If the bot does not send a message, check:

• bot token;
• chat_id;
• whether you have sent at least one message to the bot;
• run.log.

python -m unittest .\test_yc_ip_hunter.py

The service account does not have enough permissions on the organization. Grant the required role in the organization access settings.

The service account does not have enough permissions on the target cloud, folder, or VPC resources. Grant the required role on the scope where allocation happens.

The organization has reached its cloud quota. Old clouds may stay in deletion for some time. The script performs cleanup before deletion, but provider-side quota release can still take time.

Run:

python .\yc_ip_hunter.py --config .\config.json --test-telegram

Then inspect run.log.

IP Hunter tries to be conservative around destructive actions:

• local secrets are ignored by Git;
• dry-run mode is available;
• cloud deletion requires both allow_delete_cloud: true in config and the --yes-delete-cloud CLI flag;
• the service account should live in a stable cloud that the script does not delete;
• state and logs are written locally for auditability.

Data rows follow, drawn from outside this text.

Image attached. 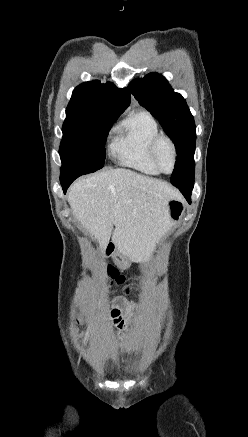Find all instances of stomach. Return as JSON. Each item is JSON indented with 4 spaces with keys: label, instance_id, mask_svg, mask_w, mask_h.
I'll use <instances>...</instances> for the list:
<instances>
[{
    "label": "stomach",
    "instance_id": "1",
    "mask_svg": "<svg viewBox=\"0 0 248 437\" xmlns=\"http://www.w3.org/2000/svg\"><path fill=\"white\" fill-rule=\"evenodd\" d=\"M185 212V203L180 199H171L168 202V213L170 216V221L172 225L177 224ZM117 264L122 268L126 269L130 266V259L119 253L116 256ZM146 271L148 273H154L156 271V266L154 264H148L146 266Z\"/></svg>",
    "mask_w": 248,
    "mask_h": 437
}]
</instances>
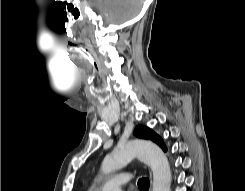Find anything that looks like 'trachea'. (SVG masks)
<instances>
[{"instance_id": "1", "label": "trachea", "mask_w": 245, "mask_h": 191, "mask_svg": "<svg viewBox=\"0 0 245 191\" xmlns=\"http://www.w3.org/2000/svg\"><path fill=\"white\" fill-rule=\"evenodd\" d=\"M82 56L88 61L92 66L97 68V63L94 57L86 50L81 51ZM138 187L140 190L146 191L149 188V179L148 178H140L138 180Z\"/></svg>"}]
</instances>
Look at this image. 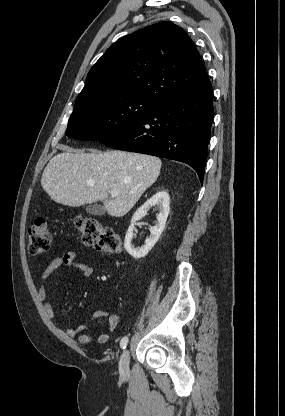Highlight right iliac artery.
<instances>
[{"instance_id": "1", "label": "right iliac artery", "mask_w": 285, "mask_h": 416, "mask_svg": "<svg viewBox=\"0 0 285 416\" xmlns=\"http://www.w3.org/2000/svg\"><path fill=\"white\" fill-rule=\"evenodd\" d=\"M127 343H128V337H127V336H125V337H123V338H122V340H121V342H120V346H121V348H122V349H125V348H126V346H127Z\"/></svg>"}]
</instances>
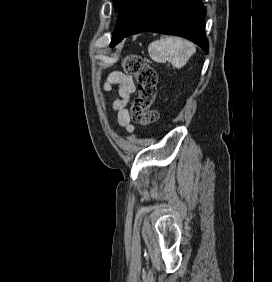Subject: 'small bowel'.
Segmentation results:
<instances>
[{
    "label": "small bowel",
    "instance_id": "obj_1",
    "mask_svg": "<svg viewBox=\"0 0 272 282\" xmlns=\"http://www.w3.org/2000/svg\"><path fill=\"white\" fill-rule=\"evenodd\" d=\"M114 84L118 85V98L112 100V109L117 113L119 124L124 127L126 131L131 132L134 126L130 120L128 105L136 92L135 83L132 77L127 74L111 72L105 81L104 87L109 91Z\"/></svg>",
    "mask_w": 272,
    "mask_h": 282
}]
</instances>
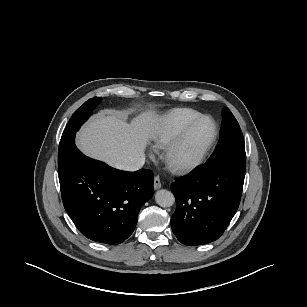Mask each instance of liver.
Returning <instances> with one entry per match:
<instances>
[{
	"mask_svg": "<svg viewBox=\"0 0 307 307\" xmlns=\"http://www.w3.org/2000/svg\"><path fill=\"white\" fill-rule=\"evenodd\" d=\"M160 121L152 111L141 113L130 123L126 117L101 112L81 129L77 146L87 156L116 167L144 156L149 140L158 134Z\"/></svg>",
	"mask_w": 307,
	"mask_h": 307,
	"instance_id": "6515ba94",
	"label": "liver"
}]
</instances>
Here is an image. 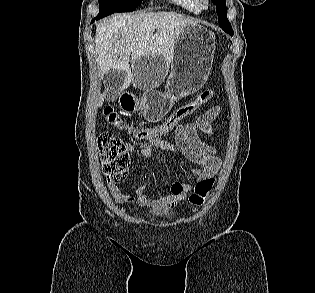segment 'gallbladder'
Masks as SVG:
<instances>
[{"mask_svg": "<svg viewBox=\"0 0 315 293\" xmlns=\"http://www.w3.org/2000/svg\"><path fill=\"white\" fill-rule=\"evenodd\" d=\"M125 72L121 69H110L103 78V82L108 90L106 99L113 101L116 98L115 91L124 84Z\"/></svg>", "mask_w": 315, "mask_h": 293, "instance_id": "obj_1", "label": "gallbladder"}]
</instances>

Review the configuration before using the tool against real billing resources.

The project is usable as a practical automation utility and is currently maintained as a small open-source DevOps tool. Contributions that improve safety, tests, documentation, provider error handling, and minimal IAM guidance are welcome.

See ROADMAP.md and CONTRIBUTING.md.

This project is provided as-is. It is a utility for managing cloud resources under your control. You are responsible for your provider account, billing, quotas, IAM configuration, reserved addresses, deleted resources, and all operational consequences of running the tool.